Golden Books celebrates its rich archive with an exhibit at the New York Public Library’s Donnell Center that features artwork from 62 years worth of books, including original illustrations by Richard Scarry.
“As we look back on the collection that we have, the books and artists represent some of the best writers and illustrators ever in children’s literature,” said Diane Muldrow, editorial director of Golden Books, an imprint of Random House.
“Garth Williams. I consider him to be one of the top illustrators of the 20th century. He went on to do ‘Charlotte’s Web’ and ‘Stuart Little.’ He’s my personal favorite, and he’s an important name in this genre. He never won an award, but now he’s getting some attention with this exhibit,” Muldrow said.
Williams’ cover image for 1954’s “The Friendly Book” and the cover and an illustration for “Home for a Bunny” from 1956 are part of the exhibition. Williams has a warm, realistic and timeless style that is as relevant now as it was then, said John Peters, senior librarian at the Donnell Center.

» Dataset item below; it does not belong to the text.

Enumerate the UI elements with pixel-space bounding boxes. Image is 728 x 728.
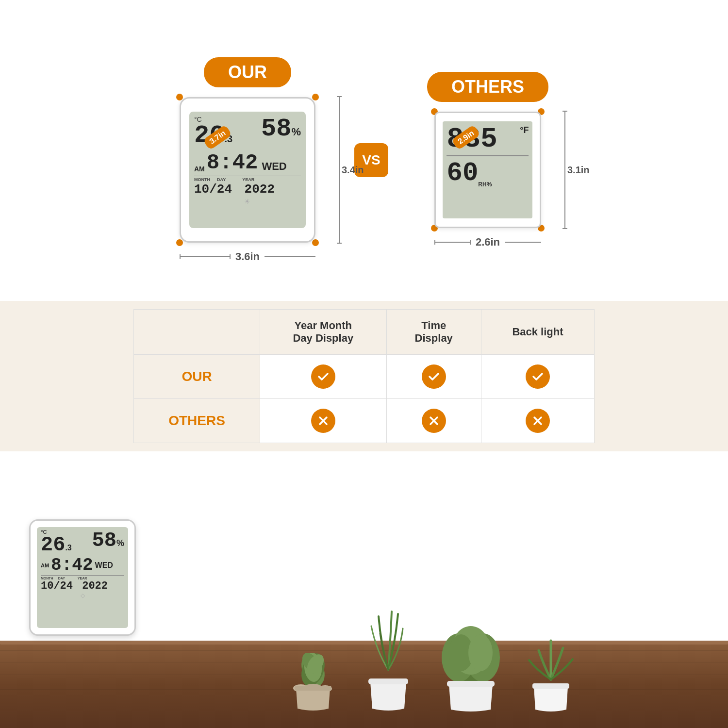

“This is art commissioned for books that were specifically made for kids to read themselves, so the art really is specifically for kids, too,” Peters explained. “It brings kids close to books.”
Muldrow added: “Golden Books are aimed to 2-to-5-year-olds, so children are hearing the story and staring at the pictures — and they really stare — not reading the words. A picture book has to tell the story in the art.”
She points to “The Happy Man and His Dump Truck.”
“The happy man has a 5 o’clock shadow, which adds so much to the character and the book. ... It’s also a great title, right? You’ll smile when you see it.”
Will new generation turn Golden?
Even after years of watching children interact with books, Peters said he hasn’t figured out the formula of what makes a book endure. He is sure, though, that some books foster an immediate kinship with their young readers.
Parents also take great pleasure in sharing books that they enjoyed as children with their own kids.
“My personal theory is the more we get into technology, which is cool but also cold, the more these books resonate. I think we also long for things from our past which are cheerful and colorful, and we want to give our kids something from our past,” Muldrow said.
But do kids want to go on this nostalgic journey?
“I expect a great number of adults will be dragging their kids to see these books and then you’ll see a great number of kids who you won’t be able to pull away,” said Peters.
Not every Golden Book, however, has that sweet retro charm; some look just plain old.
The aqua and purple cover on Mary Blair’s “The Up and Down Book” looks every bit as 1964 as its copyright, and the gang on the front of a pocket-size “Our Gang” book doesn’t exactly reflect the diversity to which most kids in 2004 are accustomed.
But the part of the exhibit that might look the most strange and unfamiliar to today’s children are the sketches that have pieces of wax paper with text from a typewriter pasted on. What no PowerPoint?
The exhibit closes Nov. 9. As of now, there are no plans to take it elsewhere.